> Source records
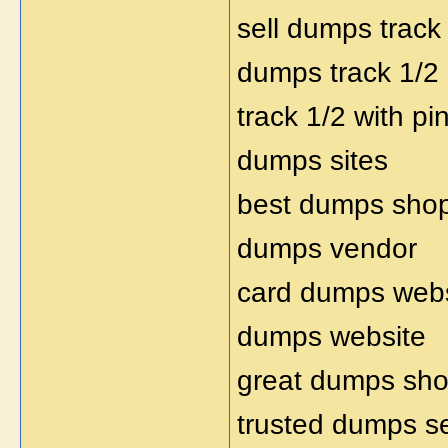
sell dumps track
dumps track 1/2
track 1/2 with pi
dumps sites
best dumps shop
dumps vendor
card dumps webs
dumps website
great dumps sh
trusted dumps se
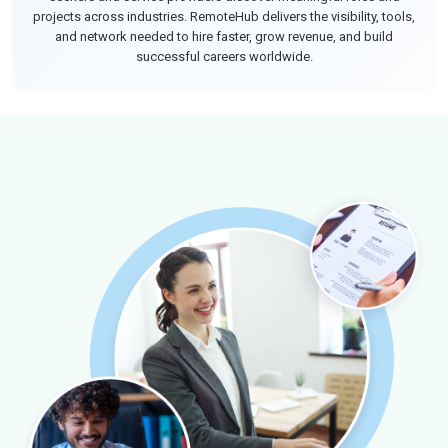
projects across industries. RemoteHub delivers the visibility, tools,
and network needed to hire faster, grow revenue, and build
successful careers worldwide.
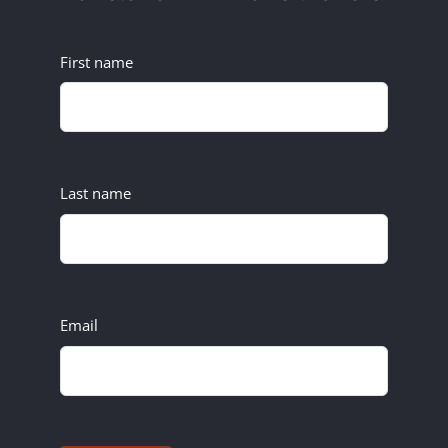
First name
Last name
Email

* * *

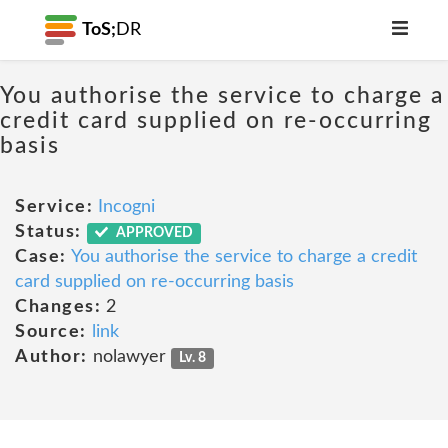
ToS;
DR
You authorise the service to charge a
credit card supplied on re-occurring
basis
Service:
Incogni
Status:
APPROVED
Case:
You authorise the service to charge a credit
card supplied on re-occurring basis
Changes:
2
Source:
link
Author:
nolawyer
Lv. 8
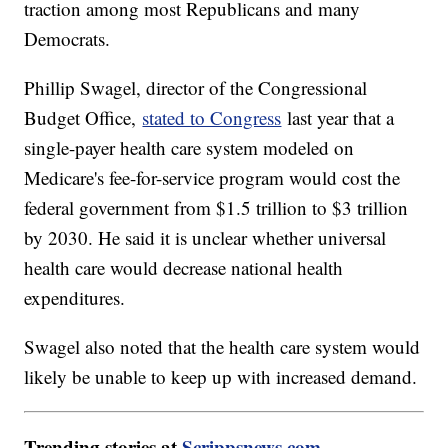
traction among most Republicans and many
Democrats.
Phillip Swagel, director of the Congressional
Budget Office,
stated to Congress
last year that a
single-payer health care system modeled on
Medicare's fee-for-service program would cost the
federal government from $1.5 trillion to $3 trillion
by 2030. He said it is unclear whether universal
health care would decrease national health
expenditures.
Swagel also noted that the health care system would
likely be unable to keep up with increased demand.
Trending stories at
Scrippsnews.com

> What the exercise asks
Return each line of the records above in which the word "credit" occurs.

> Exercise solution
credit card supplied on re-occurring
You authorise the service to charge a credit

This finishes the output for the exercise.